Aristokratlar, toprak ve köle sahipleri; kilisenin iddiasına benzer bir söylem geliştirdi: Onlara göre vebanın sebebi itaatsizlikti. Fakat kilisenin iddia ettiği gibi kulun Tanrı´ya itaatsizliği değil, köylünün efendisine itaatsizliğiydi. Bu sayede kendilerinin emri altındaki az sayıda köylüyü korkutmak istiyorlardı.

Vebanın ekonomiye etkileri birkaç farklı alanda oldu; tarım, mali ve ticari alanda. Bu etkilerin bir kısmı nüfusun ve işgücünün azalması; talep daralması, vergi gelirlerinin düşmesi ve veba sonrası arz eksikliği idi. Sosyal ve ticari hayata yıkım getiren Kara Ölüm, o güne kadar talan edilmiş Avrupa ormanlarının tekrar canlanmasını sağladı. Çünkü ormanlara kent inşa edecek bir ortam kalmamıştı. Veba öncesinde ormanlar o kadar azalmıştı ki, halkın talep ettiği odun miktarı karşılanamaz duruma gelmişti. Kırsal alanlarda çiftçilerin azalması, tarlaları otlağa dönüştürmüştü. Başıboş sığırlar ve koyunlar otlaklara yayılmıştı. Sağ kalan köylüler; daha az sayıda insanla yapılabilen, daha kolay ve verimli olan hayvancılığa yöneldi. Veba süresince dinlenen toprakların verimi artmıştı. Fakat toprağı işleyecek nüfusun büyük bir bölümü yok olmuştu. Bu yüzden sağ kalan insanları besleyecek tahıl miktarı azalmıştı. Azalan tahıl ürünlerinin fiyatları arttı. Böylece sağ kalan az sayıdaki çiftçiyle birlikte, ücretli çalışan köylülerin geliri ve statüsü yükseldi. Veba parasal alışkanlıkları da değiştirdi.
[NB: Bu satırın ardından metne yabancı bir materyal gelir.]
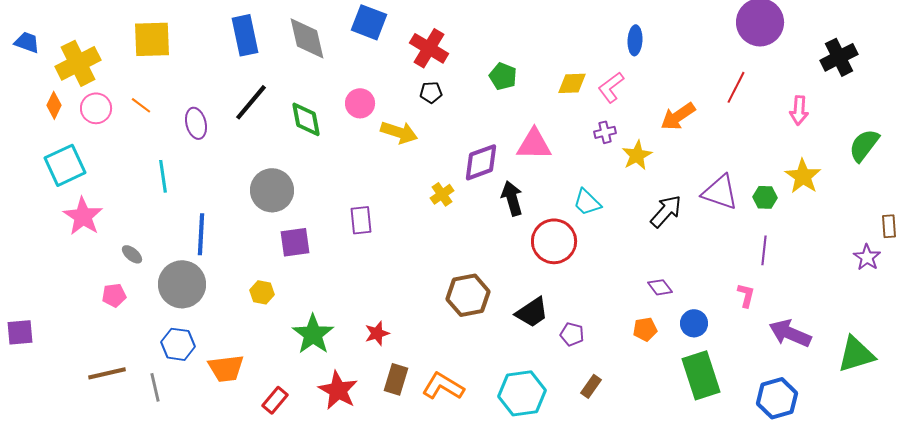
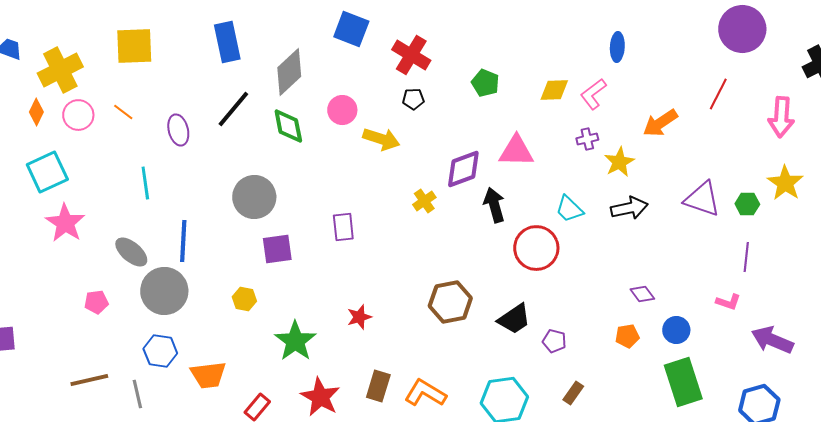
gray diamond: (307, 38) -> (289, 72), moved, turned 60
pink arrow: (799, 110) -> (781, 117), size x1.4
black arrow: (666, 211) -> (629, 208), moved, turned 36
gray ellipse: (132, 254) -> (131, 252), moved, size x1.6
pink L-shape: (746, 295) -> (728, 302), turned 95
red star: (377, 333) -> (359, 317), moved

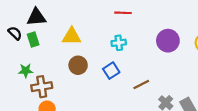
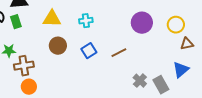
cyan cross: (119, 43) -> (86, 21), moved
brown line: (141, 84) -> (119, 53), moved

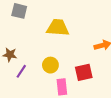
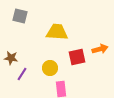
red square: (84, 72) -> (77, 57), moved

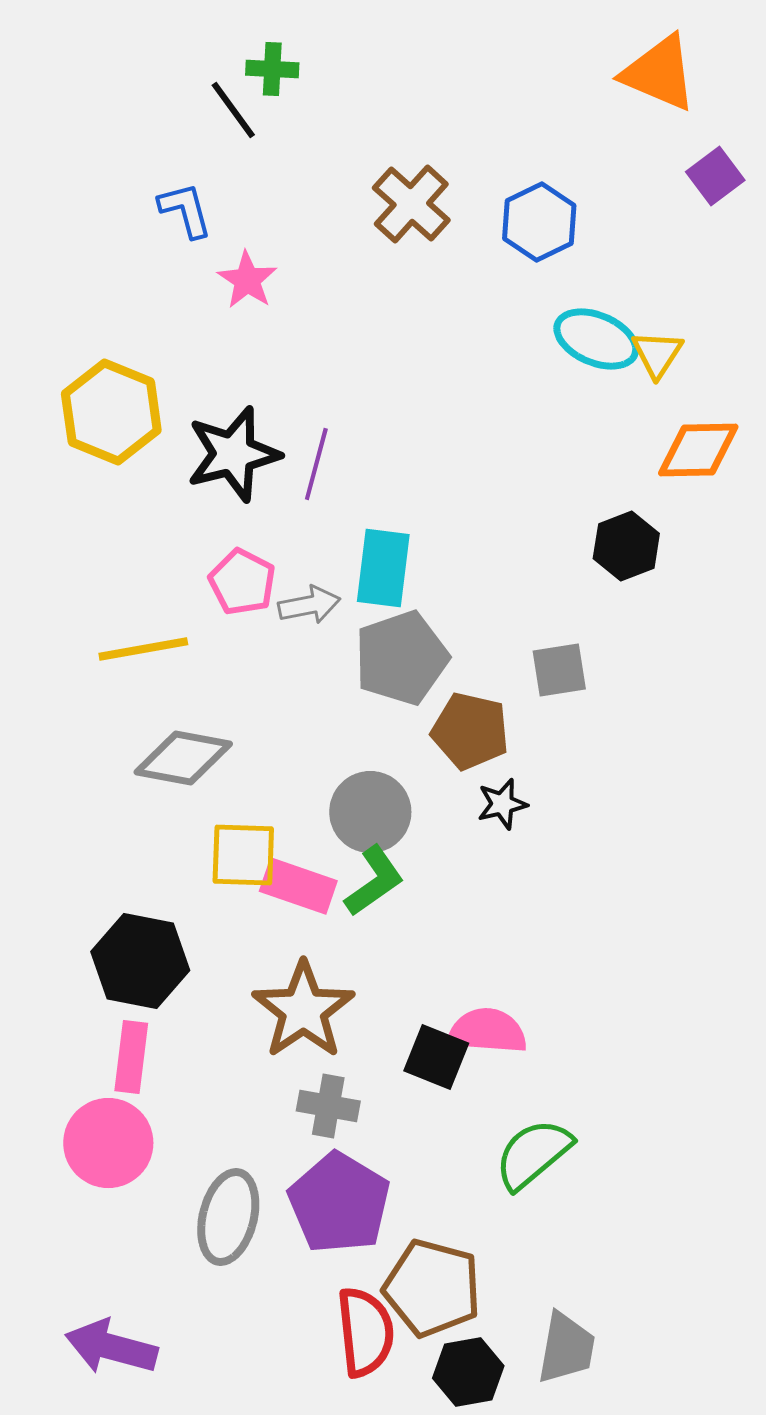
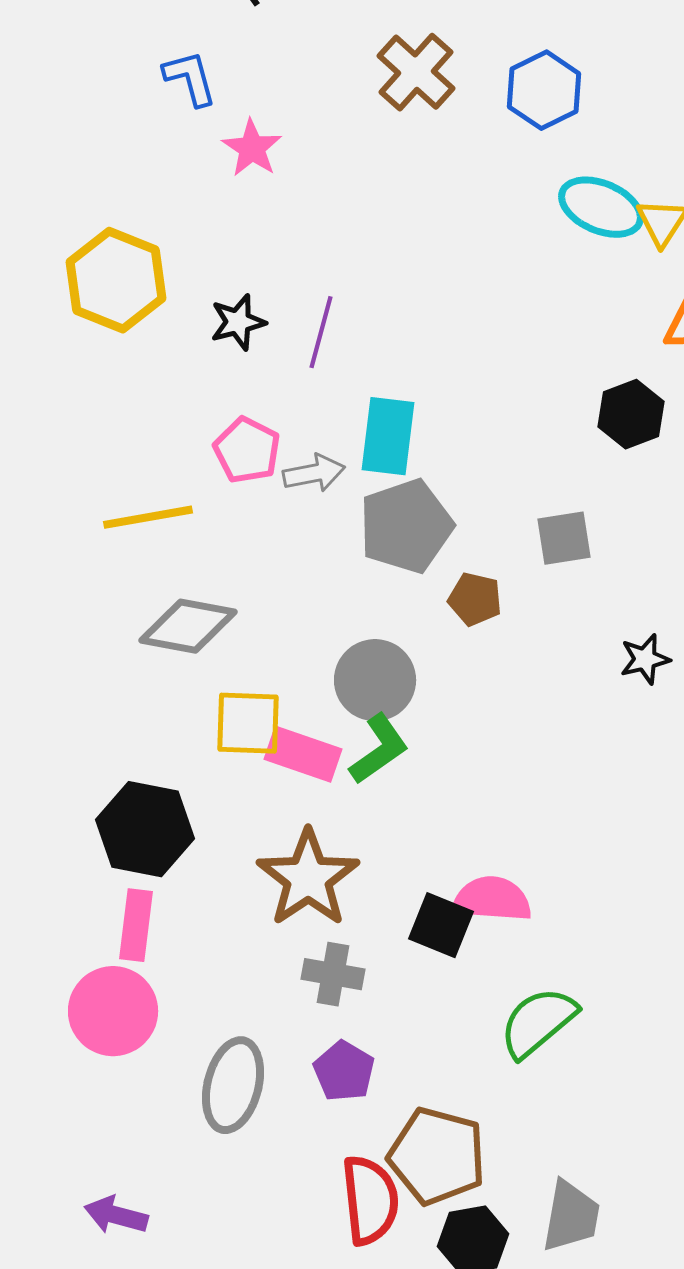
black star: (233, 454) -> (238, 322), size x0.6
brown pentagon: (470, 731) -> (475, 599), size x0.7
black star: (502, 804) -> (645, 659), moved
purple pentagon: (339, 1203) -> (344, 1071), size x0.6
purple arrow: (111, 1347) -> (116, 1215), size x0.7

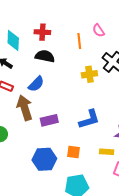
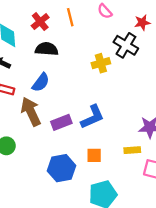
red cross: (42, 32) -> (40, 22), turned -35
orange line: (79, 41) -> (70, 17), moved
blue L-shape: (89, 119) -> (92, 117), moved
Emeğe karşılık mal mübadelesine dayanan Malikane sistemi*, serflerin ve köylülerin güçlenmesiyle birlikte yerini ücretli çalışmaya bıraktı. Emisyon hacmi ve parasal hareket arttı. Avrupa´da vebayla birlikte fiyatlar ve ücretler yükseldi. Hem işçi maliyetlerinin hem talebin yükselmesi; Fransa´da ve İngiltere´de aynı yıllarda, 1349´da ve 1351´de, işçilere dair nizamnameler yayınlanmasına neden olmuştu. Avrupa´da Kara Veba kasırgası bitse de, veba küçük dalgalar halinde 18. yy. başlarına kadar devam etti ve yok oldu.

Sonuç olarak Kara Ölüm ‘şerden hayır doğurmuş oldu ve Avrupa kabuk değiştirdi. Hijyene ve düzgün şehirleşmeye önem verildi. Beslenme kalitesi arttı. Kitlelerin sosyoekonomik seviyesi yükseldi. Otorite, feodal beylerden merkezi devletlere kaydı, piyasaların bütünleşmesini sağladı.

Veba salgını ve sonucunda yaşanan olaylar Reform ve Röenesans´a zemin hazırlanmış oldu. Rönesans, vebadan en çok etkilenen İtalya´da bilime ve sanata destekle başlamıştı. Almanya´da ve Avrupanın değişik ülkelerinde köylü ayaklanmaları oldu. Böylece Avrupa´da eskiyen feodal sistemin yerini 1789 Fransız devrimiyle başlayan yeni gelişen kapitalist sistem alacaktı.

Şimdi merak edilen ise bu günkü covit-19 salgını kapitalist sistemin değişimine yol açar mı?